La giurisprudenza ha già affermato, in materia di intercettazioni, che le fonti confidenziali sono inutilizzabili qualora rappresentino l’unico elemento oggetto di valutazione ai fini degli indizi di reità, mentre il loro utilizzo è legittimo per avviare l’attività investigativa o per estenderne l’ambito alla ricerca di ulteriori elementi (Sez. 1, n. 11640 del 14/05/2019, dep. 2020, Rv. 279322; Sez. 3, n. 1258 del 19/09/2012, dep. 2013, Rv. 254174 – 01).

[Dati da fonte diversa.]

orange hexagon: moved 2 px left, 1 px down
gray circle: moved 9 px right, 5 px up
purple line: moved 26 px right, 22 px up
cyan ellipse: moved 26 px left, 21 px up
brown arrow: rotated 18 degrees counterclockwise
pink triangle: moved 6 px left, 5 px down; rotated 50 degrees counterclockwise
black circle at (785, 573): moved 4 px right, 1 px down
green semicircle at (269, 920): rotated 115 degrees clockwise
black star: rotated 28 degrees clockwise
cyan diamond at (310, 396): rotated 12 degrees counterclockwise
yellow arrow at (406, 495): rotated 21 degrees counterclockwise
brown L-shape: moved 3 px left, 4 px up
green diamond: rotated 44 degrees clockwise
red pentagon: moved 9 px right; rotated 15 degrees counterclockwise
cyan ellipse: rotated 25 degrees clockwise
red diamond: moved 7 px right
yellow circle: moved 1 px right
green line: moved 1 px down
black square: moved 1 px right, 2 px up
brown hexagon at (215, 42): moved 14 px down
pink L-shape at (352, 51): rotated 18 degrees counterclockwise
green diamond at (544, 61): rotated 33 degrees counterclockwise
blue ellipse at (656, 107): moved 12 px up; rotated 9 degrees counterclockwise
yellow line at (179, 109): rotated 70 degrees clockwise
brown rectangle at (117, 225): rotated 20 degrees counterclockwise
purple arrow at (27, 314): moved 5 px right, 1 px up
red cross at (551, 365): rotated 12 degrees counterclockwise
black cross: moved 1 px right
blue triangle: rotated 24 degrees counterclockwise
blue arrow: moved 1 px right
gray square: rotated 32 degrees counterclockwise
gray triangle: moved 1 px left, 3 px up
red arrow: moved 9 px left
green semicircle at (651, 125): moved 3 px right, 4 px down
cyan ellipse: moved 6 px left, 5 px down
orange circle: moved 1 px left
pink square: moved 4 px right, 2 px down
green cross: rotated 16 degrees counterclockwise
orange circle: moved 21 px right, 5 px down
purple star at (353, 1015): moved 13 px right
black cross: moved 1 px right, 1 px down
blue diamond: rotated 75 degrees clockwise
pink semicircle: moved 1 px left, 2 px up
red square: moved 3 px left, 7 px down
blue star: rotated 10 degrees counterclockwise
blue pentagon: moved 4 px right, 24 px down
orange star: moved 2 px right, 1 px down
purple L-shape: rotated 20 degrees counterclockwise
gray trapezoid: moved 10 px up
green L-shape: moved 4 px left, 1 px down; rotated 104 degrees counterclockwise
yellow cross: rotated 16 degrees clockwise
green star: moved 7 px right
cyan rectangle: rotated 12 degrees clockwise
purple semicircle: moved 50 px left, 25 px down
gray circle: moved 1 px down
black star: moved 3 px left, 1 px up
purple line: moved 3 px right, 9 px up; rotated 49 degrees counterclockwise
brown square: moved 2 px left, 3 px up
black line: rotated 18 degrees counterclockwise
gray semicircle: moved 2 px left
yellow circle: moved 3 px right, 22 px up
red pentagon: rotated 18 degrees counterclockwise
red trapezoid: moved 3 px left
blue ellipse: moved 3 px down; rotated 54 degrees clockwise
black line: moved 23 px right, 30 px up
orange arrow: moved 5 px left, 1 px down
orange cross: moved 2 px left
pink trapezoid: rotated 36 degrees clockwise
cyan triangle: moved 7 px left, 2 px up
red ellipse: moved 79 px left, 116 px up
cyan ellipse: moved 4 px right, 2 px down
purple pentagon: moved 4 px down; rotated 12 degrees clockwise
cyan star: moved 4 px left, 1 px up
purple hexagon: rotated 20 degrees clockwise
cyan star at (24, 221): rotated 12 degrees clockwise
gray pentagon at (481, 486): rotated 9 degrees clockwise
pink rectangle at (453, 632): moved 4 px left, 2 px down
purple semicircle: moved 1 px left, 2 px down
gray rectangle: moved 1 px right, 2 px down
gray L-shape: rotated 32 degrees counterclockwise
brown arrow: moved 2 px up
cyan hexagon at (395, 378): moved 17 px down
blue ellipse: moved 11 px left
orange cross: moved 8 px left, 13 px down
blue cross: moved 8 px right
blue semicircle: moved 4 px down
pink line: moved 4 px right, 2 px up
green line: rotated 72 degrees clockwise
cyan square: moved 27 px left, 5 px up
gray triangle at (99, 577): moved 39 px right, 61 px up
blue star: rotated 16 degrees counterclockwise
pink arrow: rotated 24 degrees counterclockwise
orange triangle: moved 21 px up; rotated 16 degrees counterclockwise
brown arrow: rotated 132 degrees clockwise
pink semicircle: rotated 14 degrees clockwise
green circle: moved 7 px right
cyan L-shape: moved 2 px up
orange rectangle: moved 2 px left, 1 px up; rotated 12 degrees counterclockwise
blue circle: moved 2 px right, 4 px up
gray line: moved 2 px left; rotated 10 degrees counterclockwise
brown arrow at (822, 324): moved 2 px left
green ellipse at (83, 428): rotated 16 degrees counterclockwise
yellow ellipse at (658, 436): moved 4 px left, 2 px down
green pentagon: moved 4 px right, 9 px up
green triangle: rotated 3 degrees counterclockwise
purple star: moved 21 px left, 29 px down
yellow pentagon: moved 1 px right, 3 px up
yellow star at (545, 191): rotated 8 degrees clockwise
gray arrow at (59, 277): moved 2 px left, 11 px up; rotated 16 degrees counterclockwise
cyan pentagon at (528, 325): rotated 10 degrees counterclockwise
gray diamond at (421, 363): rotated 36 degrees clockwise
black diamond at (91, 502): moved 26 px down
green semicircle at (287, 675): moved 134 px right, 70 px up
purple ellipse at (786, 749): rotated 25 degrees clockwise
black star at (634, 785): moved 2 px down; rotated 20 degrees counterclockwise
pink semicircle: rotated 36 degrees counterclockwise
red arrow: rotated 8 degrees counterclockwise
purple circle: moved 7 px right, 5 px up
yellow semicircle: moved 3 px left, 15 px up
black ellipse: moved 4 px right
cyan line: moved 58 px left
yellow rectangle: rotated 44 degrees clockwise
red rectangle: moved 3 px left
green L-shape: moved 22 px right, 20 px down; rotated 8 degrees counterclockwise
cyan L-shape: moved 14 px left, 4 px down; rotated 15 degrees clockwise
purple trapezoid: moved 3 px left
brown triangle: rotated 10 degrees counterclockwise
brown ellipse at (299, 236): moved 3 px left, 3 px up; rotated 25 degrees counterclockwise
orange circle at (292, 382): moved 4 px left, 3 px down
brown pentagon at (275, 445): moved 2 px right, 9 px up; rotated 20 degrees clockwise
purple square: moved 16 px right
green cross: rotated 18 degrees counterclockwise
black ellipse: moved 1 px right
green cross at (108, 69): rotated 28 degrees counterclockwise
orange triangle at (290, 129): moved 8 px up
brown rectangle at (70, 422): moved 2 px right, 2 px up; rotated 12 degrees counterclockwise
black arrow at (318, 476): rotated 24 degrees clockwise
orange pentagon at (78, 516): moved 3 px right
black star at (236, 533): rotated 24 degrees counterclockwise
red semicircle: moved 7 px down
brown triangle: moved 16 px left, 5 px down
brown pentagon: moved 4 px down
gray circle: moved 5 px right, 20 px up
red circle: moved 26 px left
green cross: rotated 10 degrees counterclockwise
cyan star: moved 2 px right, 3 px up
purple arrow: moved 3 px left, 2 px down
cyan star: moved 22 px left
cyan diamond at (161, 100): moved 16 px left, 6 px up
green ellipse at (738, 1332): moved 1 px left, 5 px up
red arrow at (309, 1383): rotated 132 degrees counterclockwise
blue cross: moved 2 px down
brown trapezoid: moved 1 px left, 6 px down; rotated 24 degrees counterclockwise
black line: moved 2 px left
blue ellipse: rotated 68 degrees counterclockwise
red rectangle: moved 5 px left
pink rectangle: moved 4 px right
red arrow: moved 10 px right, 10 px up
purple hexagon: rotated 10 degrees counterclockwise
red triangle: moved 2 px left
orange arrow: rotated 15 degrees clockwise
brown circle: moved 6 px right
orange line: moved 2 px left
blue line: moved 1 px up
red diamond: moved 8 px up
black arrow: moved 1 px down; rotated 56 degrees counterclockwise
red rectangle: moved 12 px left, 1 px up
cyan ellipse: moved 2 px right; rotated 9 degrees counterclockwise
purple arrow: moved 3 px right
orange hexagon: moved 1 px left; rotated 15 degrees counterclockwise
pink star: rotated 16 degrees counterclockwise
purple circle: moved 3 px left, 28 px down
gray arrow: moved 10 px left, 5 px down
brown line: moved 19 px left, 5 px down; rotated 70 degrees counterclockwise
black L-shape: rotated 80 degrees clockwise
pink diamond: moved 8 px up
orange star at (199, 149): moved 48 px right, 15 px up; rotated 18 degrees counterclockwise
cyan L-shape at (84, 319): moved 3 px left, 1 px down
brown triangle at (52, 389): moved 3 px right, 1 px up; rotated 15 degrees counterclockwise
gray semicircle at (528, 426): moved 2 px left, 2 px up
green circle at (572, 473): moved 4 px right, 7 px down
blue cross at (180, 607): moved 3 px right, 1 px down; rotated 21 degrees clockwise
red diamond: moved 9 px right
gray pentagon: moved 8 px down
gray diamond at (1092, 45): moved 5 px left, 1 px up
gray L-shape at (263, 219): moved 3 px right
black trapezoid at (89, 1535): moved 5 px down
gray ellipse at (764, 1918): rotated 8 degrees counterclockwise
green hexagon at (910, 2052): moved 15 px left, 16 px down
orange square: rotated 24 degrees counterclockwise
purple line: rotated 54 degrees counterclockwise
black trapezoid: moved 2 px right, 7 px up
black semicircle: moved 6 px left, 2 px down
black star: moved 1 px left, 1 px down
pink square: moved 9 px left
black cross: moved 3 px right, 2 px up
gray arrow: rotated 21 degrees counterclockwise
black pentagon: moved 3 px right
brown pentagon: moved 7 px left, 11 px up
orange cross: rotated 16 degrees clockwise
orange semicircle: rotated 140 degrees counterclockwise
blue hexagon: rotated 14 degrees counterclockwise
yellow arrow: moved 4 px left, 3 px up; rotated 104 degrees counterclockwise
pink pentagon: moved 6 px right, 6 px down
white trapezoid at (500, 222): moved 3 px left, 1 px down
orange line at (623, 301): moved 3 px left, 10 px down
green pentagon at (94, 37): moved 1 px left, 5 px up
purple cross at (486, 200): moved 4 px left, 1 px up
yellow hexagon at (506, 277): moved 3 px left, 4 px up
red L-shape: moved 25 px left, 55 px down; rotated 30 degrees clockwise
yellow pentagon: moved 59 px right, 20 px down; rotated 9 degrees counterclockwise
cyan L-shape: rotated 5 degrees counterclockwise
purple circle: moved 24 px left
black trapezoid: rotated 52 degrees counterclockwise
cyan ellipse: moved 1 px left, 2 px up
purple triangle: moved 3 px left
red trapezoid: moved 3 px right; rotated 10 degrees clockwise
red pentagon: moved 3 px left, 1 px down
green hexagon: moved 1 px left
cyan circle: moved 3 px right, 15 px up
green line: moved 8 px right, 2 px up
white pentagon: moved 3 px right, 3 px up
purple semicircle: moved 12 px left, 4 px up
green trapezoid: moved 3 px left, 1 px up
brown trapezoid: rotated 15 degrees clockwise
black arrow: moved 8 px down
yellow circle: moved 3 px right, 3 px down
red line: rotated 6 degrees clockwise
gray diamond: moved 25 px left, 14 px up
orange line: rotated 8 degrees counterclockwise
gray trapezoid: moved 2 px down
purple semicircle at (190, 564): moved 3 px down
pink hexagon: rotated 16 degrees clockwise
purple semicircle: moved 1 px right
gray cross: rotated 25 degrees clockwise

Si tratta di un approdo ermeneutico la cui ratio può essere estesa al riconoscimento per immagini effettuato sulla base di un fascicolo fotografico formato (anche) sulla base delle informazioni confidenziali, dato che la prova dell’individuazione non è direttamente discendente dall’informazione anonima, che rientra nella multiforme provvista cognitiva a disposizione degli organi investigativi, ma dalla dichiarazione della persona che effettua il riconoscimento.
In sintesi: il collegio riafferma che le informazioni confidenziali non possono essere utilizzate “direttamente” né come prova della responsabilità, né tantomeno per le decisioni da assumere in fase investigativa; le stesse, rientrando nella provvista cognitiva degli organi investigativi, sono invece impiegabili come spunto per indirizzare le indagini.